The school supply initiative, which is a collaborative effort between Impact on Education and the St. Vrain Valley Schools Education Foundation, seeks to provide support to the roughly 8,000 area students living at or below poverty level.
“Our program is really unique because we partner with the school district and the schools,” she said. “We purchase about 8,000 backpacks and we'll supply kits that get distributed out to over 100 schools.”
Supply kits include items such as pens, pencils, notebooks and headphones, Billings said.
Impact on Education is promoting a community challenge to raise 10% or $25,000 of the overall $250,000 program cost, which is primarily sourced through sponsors.
“Western Disposal Services is our title sponsor and they get us about 90% of the way there,” she said.
Impact on Education Communications Director Catherine Wessling said the public challenge, which was launched earlier this month, has netted $8,520 to this point.
While only one third has been collected so far, Billings is hopeful the online challenge will continue spreading via social media.

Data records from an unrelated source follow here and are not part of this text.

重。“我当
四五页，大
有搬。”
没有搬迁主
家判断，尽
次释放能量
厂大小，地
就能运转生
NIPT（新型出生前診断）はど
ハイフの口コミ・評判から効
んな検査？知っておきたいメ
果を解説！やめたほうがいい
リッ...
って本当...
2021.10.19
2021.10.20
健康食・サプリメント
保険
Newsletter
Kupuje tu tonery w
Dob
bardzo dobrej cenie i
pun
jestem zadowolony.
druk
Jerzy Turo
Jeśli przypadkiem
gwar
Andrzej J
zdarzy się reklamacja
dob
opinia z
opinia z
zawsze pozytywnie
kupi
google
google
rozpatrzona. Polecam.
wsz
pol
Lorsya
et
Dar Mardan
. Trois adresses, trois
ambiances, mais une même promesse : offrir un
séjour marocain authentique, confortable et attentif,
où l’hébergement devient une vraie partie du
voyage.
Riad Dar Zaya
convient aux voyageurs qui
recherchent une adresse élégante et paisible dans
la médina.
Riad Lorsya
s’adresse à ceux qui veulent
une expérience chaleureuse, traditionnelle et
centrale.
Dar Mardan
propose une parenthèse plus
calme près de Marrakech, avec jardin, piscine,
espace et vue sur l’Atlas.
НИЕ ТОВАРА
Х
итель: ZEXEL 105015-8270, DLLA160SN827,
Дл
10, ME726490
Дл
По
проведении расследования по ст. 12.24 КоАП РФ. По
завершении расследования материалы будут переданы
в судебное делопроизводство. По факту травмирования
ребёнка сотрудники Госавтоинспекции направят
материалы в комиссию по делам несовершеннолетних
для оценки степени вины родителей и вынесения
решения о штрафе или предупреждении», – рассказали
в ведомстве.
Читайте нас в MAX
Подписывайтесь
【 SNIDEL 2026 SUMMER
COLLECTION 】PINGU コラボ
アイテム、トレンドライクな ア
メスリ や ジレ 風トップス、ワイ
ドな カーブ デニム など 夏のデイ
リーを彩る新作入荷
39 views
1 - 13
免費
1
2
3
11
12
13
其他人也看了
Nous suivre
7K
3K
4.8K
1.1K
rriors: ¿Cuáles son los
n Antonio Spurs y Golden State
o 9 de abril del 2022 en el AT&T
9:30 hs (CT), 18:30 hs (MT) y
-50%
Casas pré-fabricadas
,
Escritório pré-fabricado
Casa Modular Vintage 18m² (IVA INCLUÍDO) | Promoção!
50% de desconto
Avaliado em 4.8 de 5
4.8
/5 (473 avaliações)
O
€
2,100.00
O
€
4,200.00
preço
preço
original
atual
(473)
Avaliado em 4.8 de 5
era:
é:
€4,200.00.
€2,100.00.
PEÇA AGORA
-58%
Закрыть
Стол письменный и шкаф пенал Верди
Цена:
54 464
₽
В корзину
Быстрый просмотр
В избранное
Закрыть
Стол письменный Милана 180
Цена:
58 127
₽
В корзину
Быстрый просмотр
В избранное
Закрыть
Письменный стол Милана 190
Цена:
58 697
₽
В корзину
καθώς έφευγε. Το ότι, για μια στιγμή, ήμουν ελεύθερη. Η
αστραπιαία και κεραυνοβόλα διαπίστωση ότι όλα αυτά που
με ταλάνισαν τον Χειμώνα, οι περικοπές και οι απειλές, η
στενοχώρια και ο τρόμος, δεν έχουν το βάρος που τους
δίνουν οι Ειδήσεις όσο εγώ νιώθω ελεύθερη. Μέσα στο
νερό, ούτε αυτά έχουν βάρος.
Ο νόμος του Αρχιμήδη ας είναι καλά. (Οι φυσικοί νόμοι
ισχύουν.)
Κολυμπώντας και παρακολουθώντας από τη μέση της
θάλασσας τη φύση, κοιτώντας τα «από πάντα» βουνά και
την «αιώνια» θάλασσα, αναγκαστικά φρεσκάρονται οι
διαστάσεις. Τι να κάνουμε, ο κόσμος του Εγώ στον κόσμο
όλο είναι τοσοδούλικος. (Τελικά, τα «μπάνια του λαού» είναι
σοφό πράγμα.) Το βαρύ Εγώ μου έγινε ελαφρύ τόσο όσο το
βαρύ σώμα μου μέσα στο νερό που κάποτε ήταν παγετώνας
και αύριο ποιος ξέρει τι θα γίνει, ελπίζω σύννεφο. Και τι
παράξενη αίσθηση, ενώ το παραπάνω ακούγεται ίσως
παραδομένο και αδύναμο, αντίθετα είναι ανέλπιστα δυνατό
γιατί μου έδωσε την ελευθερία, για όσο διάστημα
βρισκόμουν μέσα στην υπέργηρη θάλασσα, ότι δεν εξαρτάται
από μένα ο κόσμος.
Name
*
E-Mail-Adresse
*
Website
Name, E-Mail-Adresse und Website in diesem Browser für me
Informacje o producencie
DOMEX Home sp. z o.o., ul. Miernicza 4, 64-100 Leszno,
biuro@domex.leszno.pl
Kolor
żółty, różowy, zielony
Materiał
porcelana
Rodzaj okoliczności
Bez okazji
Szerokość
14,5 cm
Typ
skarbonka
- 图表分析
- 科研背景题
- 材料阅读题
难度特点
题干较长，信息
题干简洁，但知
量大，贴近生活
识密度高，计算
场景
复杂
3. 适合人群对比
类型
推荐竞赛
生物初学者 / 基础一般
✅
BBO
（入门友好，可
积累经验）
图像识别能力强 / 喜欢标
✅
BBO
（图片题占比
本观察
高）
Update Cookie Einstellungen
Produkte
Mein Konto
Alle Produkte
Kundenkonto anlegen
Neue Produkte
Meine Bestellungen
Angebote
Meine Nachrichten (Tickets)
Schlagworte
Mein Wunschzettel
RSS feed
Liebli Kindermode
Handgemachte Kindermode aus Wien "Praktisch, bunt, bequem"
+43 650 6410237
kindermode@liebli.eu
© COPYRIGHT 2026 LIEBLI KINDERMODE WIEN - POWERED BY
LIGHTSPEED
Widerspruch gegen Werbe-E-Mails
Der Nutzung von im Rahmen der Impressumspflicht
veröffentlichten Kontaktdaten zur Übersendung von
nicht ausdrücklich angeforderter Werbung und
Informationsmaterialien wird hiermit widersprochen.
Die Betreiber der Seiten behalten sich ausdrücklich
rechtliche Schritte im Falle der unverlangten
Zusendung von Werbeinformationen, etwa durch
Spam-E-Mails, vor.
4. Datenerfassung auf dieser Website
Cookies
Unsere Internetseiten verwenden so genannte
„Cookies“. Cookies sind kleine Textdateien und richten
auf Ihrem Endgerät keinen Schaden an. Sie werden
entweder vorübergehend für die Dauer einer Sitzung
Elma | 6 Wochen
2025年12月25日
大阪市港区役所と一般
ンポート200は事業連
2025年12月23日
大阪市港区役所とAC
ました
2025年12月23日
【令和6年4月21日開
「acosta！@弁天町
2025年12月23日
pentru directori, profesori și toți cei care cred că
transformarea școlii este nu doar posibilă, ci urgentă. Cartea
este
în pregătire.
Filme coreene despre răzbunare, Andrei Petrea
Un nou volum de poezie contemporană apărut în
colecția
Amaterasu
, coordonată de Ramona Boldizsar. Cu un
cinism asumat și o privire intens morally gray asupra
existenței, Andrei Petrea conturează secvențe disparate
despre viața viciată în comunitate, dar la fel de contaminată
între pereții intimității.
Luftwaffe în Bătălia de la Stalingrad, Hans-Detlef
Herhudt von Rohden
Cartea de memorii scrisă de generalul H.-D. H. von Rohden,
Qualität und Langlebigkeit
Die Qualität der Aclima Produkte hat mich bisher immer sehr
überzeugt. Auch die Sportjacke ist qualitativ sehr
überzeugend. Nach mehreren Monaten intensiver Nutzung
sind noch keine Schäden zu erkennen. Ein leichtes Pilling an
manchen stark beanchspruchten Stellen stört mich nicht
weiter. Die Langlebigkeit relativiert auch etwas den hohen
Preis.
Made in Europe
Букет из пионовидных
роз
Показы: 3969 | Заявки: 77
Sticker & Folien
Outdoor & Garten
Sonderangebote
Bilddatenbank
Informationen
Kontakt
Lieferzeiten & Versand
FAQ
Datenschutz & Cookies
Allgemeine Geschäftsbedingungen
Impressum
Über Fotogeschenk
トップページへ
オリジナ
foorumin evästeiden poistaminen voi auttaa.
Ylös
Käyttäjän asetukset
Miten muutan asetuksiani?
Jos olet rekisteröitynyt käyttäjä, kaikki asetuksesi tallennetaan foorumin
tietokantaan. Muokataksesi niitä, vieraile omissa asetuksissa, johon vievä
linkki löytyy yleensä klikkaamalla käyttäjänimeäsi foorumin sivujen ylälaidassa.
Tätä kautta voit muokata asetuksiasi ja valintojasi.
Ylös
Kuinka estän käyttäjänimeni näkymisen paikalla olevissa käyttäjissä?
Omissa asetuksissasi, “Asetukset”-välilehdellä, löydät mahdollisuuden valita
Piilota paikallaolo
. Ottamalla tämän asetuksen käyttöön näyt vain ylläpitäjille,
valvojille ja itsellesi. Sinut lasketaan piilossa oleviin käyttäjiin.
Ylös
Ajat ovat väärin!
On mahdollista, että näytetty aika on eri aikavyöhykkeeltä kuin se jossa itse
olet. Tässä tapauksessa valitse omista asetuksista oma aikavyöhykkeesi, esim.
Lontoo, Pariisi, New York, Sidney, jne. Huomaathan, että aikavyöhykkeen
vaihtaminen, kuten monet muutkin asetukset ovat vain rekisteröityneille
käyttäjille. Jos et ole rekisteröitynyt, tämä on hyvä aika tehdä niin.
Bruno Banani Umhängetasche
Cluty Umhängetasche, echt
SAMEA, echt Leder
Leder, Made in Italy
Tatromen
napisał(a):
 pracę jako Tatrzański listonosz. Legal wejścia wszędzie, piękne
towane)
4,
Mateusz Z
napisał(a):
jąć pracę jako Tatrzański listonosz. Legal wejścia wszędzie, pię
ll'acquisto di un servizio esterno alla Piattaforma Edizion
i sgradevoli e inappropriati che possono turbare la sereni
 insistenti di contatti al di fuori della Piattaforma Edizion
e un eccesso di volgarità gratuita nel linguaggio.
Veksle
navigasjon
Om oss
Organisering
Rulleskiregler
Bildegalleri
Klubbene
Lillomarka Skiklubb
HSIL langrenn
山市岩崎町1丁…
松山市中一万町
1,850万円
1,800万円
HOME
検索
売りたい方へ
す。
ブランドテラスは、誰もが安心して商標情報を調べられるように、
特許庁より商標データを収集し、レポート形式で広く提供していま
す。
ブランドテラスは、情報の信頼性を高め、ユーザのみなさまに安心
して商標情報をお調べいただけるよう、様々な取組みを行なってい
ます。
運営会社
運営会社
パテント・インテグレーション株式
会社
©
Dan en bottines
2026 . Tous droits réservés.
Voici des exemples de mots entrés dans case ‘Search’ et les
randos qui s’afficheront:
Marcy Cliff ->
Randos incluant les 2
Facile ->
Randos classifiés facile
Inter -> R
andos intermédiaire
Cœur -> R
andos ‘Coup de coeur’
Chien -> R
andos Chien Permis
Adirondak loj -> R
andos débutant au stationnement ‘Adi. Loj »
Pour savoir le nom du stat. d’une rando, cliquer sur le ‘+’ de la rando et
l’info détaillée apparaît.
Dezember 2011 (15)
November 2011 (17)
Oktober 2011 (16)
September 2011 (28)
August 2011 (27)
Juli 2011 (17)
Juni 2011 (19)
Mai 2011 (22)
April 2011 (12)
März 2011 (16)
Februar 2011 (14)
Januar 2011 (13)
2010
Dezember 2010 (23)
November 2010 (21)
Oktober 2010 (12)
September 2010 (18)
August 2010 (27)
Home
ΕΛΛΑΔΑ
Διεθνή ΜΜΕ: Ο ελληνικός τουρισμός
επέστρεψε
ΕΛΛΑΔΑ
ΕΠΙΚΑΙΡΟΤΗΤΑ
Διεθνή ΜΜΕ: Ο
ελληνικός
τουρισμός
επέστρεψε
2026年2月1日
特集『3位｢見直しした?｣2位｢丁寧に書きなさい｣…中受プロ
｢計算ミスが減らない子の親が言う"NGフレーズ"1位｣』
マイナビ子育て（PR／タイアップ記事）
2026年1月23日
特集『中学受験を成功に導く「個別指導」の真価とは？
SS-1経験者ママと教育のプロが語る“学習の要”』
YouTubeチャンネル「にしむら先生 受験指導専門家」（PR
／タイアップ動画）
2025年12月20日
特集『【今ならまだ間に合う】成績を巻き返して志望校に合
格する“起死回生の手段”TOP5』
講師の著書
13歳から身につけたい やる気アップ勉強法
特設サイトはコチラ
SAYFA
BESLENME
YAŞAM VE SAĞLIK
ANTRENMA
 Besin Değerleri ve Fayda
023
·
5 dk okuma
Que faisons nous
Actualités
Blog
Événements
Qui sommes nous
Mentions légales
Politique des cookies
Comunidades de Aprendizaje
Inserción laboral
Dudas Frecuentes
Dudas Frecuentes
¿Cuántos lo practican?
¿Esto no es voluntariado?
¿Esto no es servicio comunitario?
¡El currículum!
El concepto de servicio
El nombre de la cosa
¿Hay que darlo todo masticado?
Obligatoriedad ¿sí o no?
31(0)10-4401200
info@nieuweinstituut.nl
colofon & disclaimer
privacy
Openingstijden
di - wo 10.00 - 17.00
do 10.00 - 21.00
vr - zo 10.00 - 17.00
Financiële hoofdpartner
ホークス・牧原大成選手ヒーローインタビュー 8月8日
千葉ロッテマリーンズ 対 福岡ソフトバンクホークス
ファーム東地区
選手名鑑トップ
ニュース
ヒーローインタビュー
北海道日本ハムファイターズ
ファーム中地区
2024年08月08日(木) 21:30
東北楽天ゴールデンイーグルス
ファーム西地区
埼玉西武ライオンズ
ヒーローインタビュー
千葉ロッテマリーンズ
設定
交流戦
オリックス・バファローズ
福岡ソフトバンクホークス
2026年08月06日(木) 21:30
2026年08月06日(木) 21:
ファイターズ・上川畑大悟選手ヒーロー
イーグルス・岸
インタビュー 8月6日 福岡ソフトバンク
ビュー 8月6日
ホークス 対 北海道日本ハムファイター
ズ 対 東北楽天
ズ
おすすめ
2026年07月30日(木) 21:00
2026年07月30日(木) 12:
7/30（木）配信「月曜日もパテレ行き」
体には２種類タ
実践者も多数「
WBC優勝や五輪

“The cool part about this community challenge is it makes it really easy for folks to share,” she said. “You can create a profile and share it on social media with friends and family.”
Prior to COVID the annual campaign was more of a hands on affair.
“Up until 2019 we actually would collect school supplies … and we assembled backpacks together,” she said.
Following a necessary pivot to solely fundraising during the pandemic, organizers discovered a stronger economic approach.
“We've connected with a wholesaler and we're able to stretch dollars further than if folks just walked into a retail store and purchased these supplies on their own,” she said.
By teaming up directly with area schools, program recipients are assured discretion when obtaining supplies.
“Any kid in the Boulder Valley School District or St. Vrain Valley School District that needs help with school supplies can reach out to their school and they've got exactly what they need,” she said. “It’s really easy and really respectful for the families.”
Program officials estimate families spend roughly $75 per student for school supplies.
“More parents are feeling the pinch right now and all signs point to this being a hard year for parents to afford the things that come with going back to school,” she said. “Our hope is to just lighten the load a little bit for families.”
A Precious Child also is hosting a similar drive. Its annual Fill A Backpack program, which started in late June, is accepting community donations through Aug. 5.
Precious Child is aiming to provide supply-filled backpacks for 20,000 children this year.
“No child should have to go to class feeling embarrassed to have to ask their teacher to borrow a pencil or piece of paper,” according to the program webpage.